Adapters

Bernstein is model-agnostic. Use Aider, Amp, Claude Code, Codex, Cursor, Gemini CLI, Qwen, Roo Code — or any CLI agent — without changing your orchestration. Switch providers without rewriting anything.

Why model-agnostic

Every major AI lab now ships an agent framework that works best (or only) with their own models. That creates fragility: today's best model is rarely tomorrow's, and enterprise teams can't afford to rewrite orchestration every time they evaluate a new provider.

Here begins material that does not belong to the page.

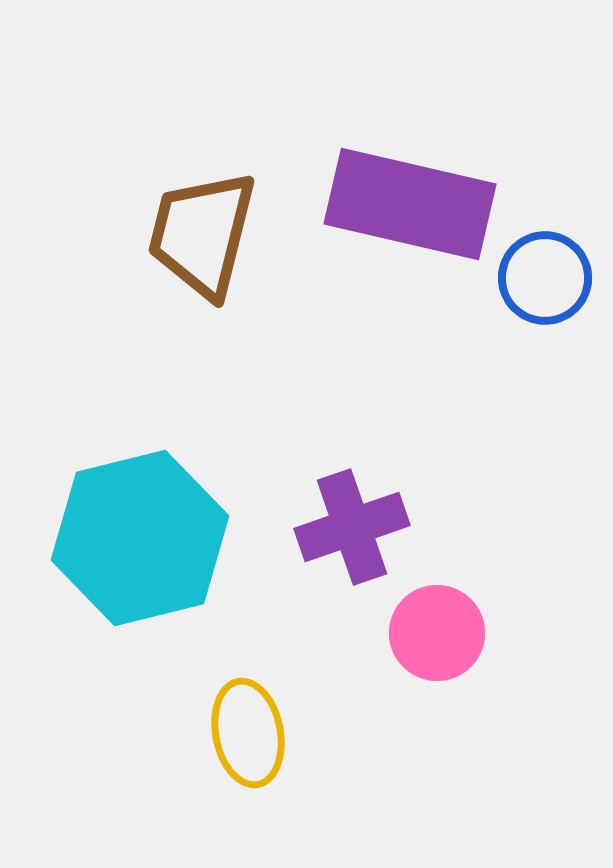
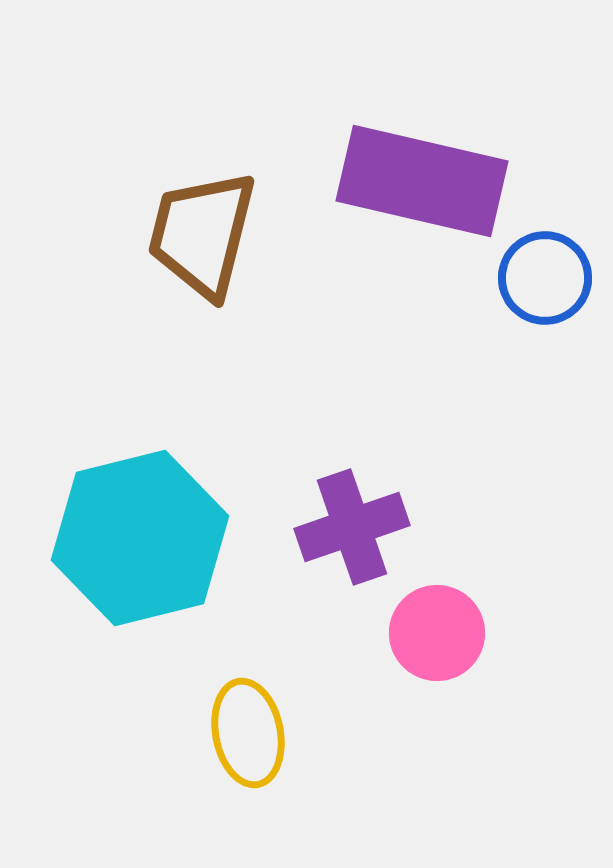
purple rectangle: moved 12 px right, 23 px up
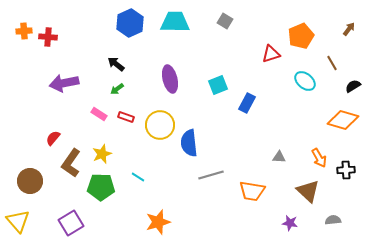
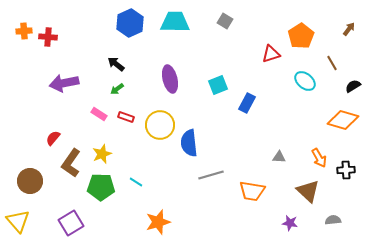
orange pentagon: rotated 10 degrees counterclockwise
cyan line: moved 2 px left, 5 px down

Bernstein decouples orchestration from model choice. The orchestrator is deterministic Python — it schedules tasks, routes models, and verifies results without talking to any LLM. Each CLI agent is a thin subprocess adapter. Swapping the adapter is a one-line config change.

Concrete benefits:

Feature matrix

Feature Aider Amp Claude Code Codex CLI Cursor Gemini CLI Kilo Qwen Roo Code Generic
Model selection Any (via --model) opus 4.6 / gpt-5.4 opus / sonnet / haiku gpt-5.4 / o3 / o4-mini sonnet 4.6 / opus 4.6 / gpt-5.4 gemini-3-pro / 3-flash / 2.5-pro Any (provider/model) qwen3-coder / qwen-max opus 4.6 / sonnet 4.6 / gpt-4o Pass-through
Effort levels max / high / medium / low
MCP config injection ✓ (--add-mcp) ✓ (--mcp)
Structured JSON output ✓ (stream-json)
Tier detection ✓ (API key prefix) ✓ (org ID / key prefix) ✓ (~/.cursor/ present) ✓ (GCP project / key format) ✓ (~/.kilo/ or API key) ✓ (provider env vars)
Auto-approval --yes Built-in --dangerously-skip-permissions --approval-mode full-auto Built-in agent mode --sandbox none --yes -y Via config Via extra_args
Web search Depends on model Native Via MCP Native Native Native Depends on model Via Tavily (optional) Via MCP Depends on CLI
OpenAI-compatible backends ✓ (OpenRouter, Together, Oxen)
Local / offline models ✓ (via OpenAI-compat server) ✓ (via OpenAI-compatible server)

Aider

Provider: OpenAI / Anthropic / any OpenAI-compatible  |  CLI flag: --cli aider

pip install aider-chat
export OPENAI_API_KEY=sk-...   # or ANTHROPIC_API_KEY

Aider is a popular open-source coding assistant that works with any model provider. Bernstein runs it with --yes --no-git --message <prompt> for non-interactive headless operation. Model selection is passed through via --model. Aider supports local models through any OpenAI-compatible API server (LM Studio, Ollama, vLLM).

Amp

Provider: Sourcegraph  |  CLI flag: --cli amp

brew install amp
# Auth via Sourcegraph account

Amp is Sourcegraph's coding agent. Bernstein uses its headless mode for autonomous operation. Model selection depends on the user's Sourcegraph subscription tier.

Claude Code

Provider: Anthropic  |  CLI flag: --cli claude

npm install -g @anthropic-ai/claude-code
export ANTHROPIC_API_KEY=sk-ant-...

The Claude adapter has the most integration depth: it uses --output-format stream-json to parse structured output, maps effort levels to --effort and --max-turns, and passes MCP server config directly via --mcp-config.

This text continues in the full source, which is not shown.